Вскоре прибыли еще лодочки.
— А ваш «Федор» стоит в Нарве. Наскочил на бревно, чинится. Так что располагайтесь по остальным пяти коггам, — сказал датчанин, обнявшись с назгулом. — А бабы ваши где? Этих двух валькирий я вижу, а белобрысая ведьма куда подевалась?
Майя и Тора, довольные новым прозвищем, захихикали.
— По особому делу услал я ее, — сказал Басманов. — Не скоро свидитесь. Что, медведь данский, запал на девицу?
— Стар я для такой егозы, — насупился Роде. — Просто не привык этих орлов видеть без нее.
— А что Соболевский? Не просился еще на берег списаться?
Роде посмотрел на Басманова с откровенным испугом. Простодушный гигант всегда с определенной опаской относился к опричнику, чья проницательность и въедливость вошла на Руси в поговорку.
— Скулит чего-то, — неопределенно буркнул датчанин. — Говорит — в монастырь уйдет. Женский.
— Надо мне с ним перемолвиться… — Басманов самолично поймал брошенный с борта флагмана конец, стал карабкаться по узловатому канату. Добравшись до середины, крикнул: — Тащите, стар я уже для такого дела!
Соболевский встретил его сабельным салютом, отвесил изысканный поклон. Вся абордажная команда была построена вдоль борта, вытаращив глаза и сомкнув щиты.
— Ты бы еще из пушек да пищалей велел палить, — проворчал князь. — Давай попроще, шляхтич. Накорми, что ли, гостей с дороги.
— Все готово, по-простому, но от души, княже.
Басманов придирчиво оглядел стол, состоящий из досок, брошенных поверх четырех бочонков, накрытых трофейным парусом.
— Разносолов заморских много, а пожевать чего-нибудь, дабы плоть усладить не сыскали?
— Так что у врага берем, тем и кормимся, — развел руками Роде, вскарабкавшийся наверх вторым номером. — Запасов из Нарвы дней на двадцать хватает, не более. Рыбку зато сами ловим. Мои мавры отлично ее готовят. Отведай, князь, пальчики оближешь.
Басманов обреченно вздохнул, сел на ящик из-под огненного зелья, уставился на рыбу с ненавистью.
— Не люблю я гадов морских. Мне бы зайчатинки…
— Я людей отряжу поутру, настреляют дичи, — пообещал Роде.

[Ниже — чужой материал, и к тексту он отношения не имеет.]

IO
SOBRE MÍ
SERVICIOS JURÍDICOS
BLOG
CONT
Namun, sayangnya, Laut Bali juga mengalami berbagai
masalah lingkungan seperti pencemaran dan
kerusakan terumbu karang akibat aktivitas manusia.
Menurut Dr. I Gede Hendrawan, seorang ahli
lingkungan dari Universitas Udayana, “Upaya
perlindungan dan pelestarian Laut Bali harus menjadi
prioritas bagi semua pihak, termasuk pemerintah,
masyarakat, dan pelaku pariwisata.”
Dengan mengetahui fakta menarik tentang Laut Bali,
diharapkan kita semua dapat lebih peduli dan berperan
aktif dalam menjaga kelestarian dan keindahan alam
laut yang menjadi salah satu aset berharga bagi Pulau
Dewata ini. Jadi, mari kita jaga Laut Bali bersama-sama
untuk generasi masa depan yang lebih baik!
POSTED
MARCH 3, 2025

К столу сел ангмарец, датчанин, поляк и случившийся на борту флагмана командир второго по величине когга, мрачный белобрысый чухонец по прозвищу Булава. Был он совсем недавно витальером, но, прослышав о каперском флоте, сам явился наниматься на службу. Зарекомендовал себя с самой лучшей стороны. Перед опричником он робел и прятал глаза, больше слушал, чем говорил.
Последним за стол уселся Аника-воин.
— Дело у нас будет особое, — сказал Басманов, — увезти из Дании принца Магнуса, претендента на престол.

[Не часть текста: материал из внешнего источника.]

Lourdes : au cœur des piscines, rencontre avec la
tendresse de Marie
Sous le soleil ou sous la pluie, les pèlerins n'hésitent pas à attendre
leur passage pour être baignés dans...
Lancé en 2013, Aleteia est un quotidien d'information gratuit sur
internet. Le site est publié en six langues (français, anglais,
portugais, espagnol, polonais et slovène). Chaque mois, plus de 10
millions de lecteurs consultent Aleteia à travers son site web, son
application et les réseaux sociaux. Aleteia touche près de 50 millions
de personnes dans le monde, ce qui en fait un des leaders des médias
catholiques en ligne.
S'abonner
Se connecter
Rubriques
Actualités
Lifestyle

Он обвел тяжелым взглядом всех присутствующих.
— Пока я не наговорил лишнего, хочу спросить: все ли готовы дальше служить царю-батюшке?

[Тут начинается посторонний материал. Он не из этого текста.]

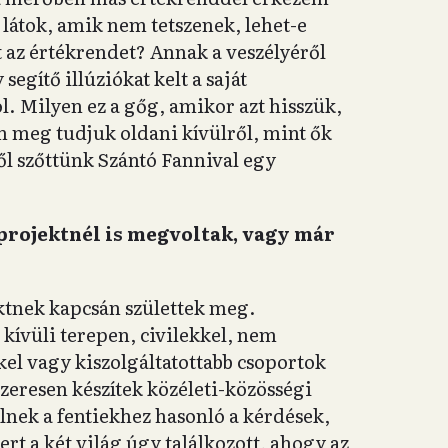
 látok, amik nem tetszenek, lehet-e
 az értékrendet? Annak a veszélyéről
gítő illúziókat kelt a saját
l. Milyen ez a gőg, amikor azt hisszük,
 meg tudjuk oldani kívülről, mint ők
l szőttünk Szántó Fannival egy
projektnél is megvoltak, vagy már
ktnek kapcsán születtek meg.
ívüli terepen, civilekkel, nem
kel vagy kiszolgáltatottabb csoportok
szeresen készítek közéleti-közösségi
lnek a fentiekhez hasonló a kérdések,
rt a két világ úgy találkozott, ahogy az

— От чего же, княже, обидеть ты нас хочешь? Или доселе мы своей кровью не доказали, что верны белокаменной Москве?
— Тут особый вопрос, боярин, и слова мои не к тебе. — Басманов вперил взгляд в смущенного датчанина. — Ты, Карстен, станешь драться за интересы московского престола? Ведь на той стороне вполне могут оказаться даны, одной крови с тобой?